- Born: November 30, 1958 (age 67) Roanne, France
- Occupations: Engineer, entrepreneur
- Notable work: Vaccine development against SARS-CoV-2 and Nipah virus

= Pascal Brandys =

French engineer and entrepreneur

Pascal Brandys (born 30 November 1958, in Roanne) is a French engineer and entrepreneur. He is a graduate of the École Polytechnique and received his M.S. in Economic Systems from Stanford University in 1982.

== Career ==
He began his career in venture capital first in Tokyo and then in London, where he contributed to the first wave of biotechnology companies in Europe. He was the former president and founder of Genset Corporation, which became the European flagship in the field of genomics and at some point the second largest biotechnology company in Europe. He was also a co-founder and former president of France Biotech, the trade association of biotechnology companies in France. In 2001 he co-founded the biotechnology holding company Biobank in San Diego. In 2020 he co-founded Phylex BioSciences, Inc., a company based in San Diego developing mRNA nanoparticle vaccines against the severe acute respiratory syndrome coronavirus 2 (SARS-CoV-2) and the Nipah virus.
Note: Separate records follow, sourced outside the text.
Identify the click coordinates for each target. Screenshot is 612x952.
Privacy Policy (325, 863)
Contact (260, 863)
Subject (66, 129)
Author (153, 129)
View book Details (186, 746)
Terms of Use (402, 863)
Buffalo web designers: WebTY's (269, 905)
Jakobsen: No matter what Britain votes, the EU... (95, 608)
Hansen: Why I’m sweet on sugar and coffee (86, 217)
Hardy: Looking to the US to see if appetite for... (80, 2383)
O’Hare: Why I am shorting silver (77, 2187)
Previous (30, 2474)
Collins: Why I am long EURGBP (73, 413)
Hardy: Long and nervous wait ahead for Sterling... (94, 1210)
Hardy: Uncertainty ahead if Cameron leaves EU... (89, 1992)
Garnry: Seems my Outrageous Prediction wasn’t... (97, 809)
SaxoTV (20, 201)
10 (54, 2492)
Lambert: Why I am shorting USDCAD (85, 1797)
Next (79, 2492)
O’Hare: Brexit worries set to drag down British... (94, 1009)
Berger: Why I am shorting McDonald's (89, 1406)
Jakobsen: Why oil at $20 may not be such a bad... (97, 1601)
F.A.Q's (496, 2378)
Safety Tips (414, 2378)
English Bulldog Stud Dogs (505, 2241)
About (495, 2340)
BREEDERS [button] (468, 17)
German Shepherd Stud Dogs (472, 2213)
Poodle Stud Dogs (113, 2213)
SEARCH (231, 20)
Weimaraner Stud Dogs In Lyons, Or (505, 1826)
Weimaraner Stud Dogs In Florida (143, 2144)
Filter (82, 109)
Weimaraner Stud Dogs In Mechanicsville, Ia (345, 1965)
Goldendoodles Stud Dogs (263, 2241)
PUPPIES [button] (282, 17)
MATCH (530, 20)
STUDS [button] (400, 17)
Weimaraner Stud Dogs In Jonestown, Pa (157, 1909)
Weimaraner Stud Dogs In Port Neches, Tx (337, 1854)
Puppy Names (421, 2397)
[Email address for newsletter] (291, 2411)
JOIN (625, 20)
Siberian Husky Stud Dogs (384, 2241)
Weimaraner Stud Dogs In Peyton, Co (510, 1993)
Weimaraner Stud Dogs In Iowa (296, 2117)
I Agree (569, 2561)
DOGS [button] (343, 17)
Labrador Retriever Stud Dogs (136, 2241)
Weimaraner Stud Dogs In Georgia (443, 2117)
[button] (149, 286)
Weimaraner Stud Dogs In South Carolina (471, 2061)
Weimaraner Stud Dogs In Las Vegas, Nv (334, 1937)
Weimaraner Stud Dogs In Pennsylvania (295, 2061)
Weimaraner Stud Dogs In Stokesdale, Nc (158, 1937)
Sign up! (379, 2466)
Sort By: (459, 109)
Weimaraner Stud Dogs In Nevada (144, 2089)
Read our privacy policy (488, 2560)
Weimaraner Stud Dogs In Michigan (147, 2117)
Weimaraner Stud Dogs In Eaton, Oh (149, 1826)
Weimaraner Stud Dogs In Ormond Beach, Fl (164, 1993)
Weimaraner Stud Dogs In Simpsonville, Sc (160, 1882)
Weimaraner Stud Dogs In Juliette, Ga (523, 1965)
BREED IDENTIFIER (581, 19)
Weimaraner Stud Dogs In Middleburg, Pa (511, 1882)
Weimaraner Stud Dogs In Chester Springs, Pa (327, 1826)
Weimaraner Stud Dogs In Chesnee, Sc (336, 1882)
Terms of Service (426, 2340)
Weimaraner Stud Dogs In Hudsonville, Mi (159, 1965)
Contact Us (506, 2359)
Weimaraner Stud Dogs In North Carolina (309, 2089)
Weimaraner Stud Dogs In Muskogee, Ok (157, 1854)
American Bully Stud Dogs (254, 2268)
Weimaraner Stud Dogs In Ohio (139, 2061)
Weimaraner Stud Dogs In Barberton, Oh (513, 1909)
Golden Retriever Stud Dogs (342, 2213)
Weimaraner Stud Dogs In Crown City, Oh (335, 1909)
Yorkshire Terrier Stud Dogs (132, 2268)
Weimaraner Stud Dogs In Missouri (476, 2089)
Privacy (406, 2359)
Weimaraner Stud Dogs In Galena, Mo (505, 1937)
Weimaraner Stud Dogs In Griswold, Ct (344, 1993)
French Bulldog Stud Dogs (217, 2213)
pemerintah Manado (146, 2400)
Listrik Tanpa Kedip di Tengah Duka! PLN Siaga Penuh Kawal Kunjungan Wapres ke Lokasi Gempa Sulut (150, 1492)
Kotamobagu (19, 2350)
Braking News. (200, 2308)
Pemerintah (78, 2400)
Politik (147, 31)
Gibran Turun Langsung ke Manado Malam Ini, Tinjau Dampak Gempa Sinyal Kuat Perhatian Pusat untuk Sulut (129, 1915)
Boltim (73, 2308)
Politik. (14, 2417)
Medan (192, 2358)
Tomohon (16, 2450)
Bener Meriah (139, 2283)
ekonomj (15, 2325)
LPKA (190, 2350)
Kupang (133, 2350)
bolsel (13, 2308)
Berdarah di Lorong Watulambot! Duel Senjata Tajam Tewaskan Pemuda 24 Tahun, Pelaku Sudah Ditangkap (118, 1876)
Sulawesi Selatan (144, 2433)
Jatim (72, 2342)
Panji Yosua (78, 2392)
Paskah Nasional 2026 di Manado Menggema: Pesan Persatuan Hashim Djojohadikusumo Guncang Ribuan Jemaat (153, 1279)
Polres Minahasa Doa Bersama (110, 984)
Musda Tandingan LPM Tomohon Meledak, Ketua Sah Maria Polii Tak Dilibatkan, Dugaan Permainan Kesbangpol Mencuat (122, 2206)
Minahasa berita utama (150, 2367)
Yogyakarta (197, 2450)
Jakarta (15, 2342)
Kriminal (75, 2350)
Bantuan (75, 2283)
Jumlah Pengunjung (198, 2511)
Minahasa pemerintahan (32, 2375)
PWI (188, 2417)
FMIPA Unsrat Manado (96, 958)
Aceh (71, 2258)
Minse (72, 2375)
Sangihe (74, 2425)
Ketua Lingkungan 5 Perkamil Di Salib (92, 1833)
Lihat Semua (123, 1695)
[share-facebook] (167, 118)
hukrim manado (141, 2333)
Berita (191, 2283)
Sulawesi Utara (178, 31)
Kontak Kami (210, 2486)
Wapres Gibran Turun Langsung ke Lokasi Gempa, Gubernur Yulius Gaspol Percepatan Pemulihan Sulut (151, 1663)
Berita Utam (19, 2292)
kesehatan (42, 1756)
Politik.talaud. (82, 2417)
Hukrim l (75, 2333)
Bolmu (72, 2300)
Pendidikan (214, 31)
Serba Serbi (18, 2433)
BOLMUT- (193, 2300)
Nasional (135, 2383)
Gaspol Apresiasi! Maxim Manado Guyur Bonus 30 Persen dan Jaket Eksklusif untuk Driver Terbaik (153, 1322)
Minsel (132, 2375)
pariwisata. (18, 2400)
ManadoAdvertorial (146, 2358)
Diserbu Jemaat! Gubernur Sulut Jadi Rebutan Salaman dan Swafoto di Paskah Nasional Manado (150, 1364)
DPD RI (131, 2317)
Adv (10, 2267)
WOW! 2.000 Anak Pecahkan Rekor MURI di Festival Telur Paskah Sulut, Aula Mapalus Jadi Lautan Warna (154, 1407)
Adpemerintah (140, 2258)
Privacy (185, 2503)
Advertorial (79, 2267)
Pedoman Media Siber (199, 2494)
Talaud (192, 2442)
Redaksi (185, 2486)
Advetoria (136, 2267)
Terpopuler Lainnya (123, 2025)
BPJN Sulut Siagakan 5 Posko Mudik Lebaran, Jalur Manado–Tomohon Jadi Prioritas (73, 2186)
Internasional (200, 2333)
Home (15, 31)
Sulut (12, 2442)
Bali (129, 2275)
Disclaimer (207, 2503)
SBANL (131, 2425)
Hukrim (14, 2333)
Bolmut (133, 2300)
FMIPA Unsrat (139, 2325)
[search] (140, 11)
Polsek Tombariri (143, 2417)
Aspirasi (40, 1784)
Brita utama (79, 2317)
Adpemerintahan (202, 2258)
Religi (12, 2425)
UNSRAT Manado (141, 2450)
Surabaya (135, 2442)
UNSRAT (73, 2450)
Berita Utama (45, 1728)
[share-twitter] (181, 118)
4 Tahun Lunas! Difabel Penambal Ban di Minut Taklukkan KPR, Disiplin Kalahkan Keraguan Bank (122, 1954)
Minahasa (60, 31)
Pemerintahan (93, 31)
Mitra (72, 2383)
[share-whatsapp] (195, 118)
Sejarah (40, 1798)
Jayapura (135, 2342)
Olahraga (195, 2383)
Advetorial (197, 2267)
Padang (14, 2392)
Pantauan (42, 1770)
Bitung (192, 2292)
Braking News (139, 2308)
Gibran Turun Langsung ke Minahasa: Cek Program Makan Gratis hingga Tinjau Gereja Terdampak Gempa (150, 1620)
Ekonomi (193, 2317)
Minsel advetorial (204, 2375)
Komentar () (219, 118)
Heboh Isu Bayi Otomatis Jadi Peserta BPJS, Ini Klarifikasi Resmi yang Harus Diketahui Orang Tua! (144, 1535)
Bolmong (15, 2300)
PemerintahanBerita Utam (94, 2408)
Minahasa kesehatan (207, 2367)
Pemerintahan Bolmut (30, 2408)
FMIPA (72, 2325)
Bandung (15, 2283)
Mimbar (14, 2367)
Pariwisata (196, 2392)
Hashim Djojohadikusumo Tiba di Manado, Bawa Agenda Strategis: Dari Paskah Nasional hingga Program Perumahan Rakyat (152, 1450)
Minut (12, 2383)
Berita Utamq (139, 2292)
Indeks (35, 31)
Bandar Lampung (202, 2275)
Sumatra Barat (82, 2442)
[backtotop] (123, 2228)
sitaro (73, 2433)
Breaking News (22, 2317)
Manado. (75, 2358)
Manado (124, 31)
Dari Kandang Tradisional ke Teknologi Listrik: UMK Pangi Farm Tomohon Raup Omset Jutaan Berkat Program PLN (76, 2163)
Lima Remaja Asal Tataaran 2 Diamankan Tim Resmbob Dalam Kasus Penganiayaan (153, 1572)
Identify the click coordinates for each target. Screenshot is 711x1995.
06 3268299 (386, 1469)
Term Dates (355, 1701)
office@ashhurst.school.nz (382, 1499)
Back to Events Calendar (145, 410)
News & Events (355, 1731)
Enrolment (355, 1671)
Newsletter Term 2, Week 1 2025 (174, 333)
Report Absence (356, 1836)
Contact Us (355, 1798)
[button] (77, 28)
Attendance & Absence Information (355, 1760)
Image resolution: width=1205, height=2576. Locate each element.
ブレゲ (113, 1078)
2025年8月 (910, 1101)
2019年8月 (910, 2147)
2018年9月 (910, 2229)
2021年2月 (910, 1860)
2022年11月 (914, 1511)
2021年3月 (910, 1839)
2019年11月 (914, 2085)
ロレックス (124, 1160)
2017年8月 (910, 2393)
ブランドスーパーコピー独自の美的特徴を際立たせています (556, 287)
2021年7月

In 2022 he published positive results of a protection study with a vaccine against the SARS-CoV-2 delta variant. In 2024 and 2025 he published positive results of immunogenicity studies with a mRNA nanoparticle vaccine against the Nipah virus in collaboration with the CDC.

In 1999, Brandys was awarded Outstanding Service to Biotechnology Award at the Seventh Annual European Life Sciences conference held in Amsterdam.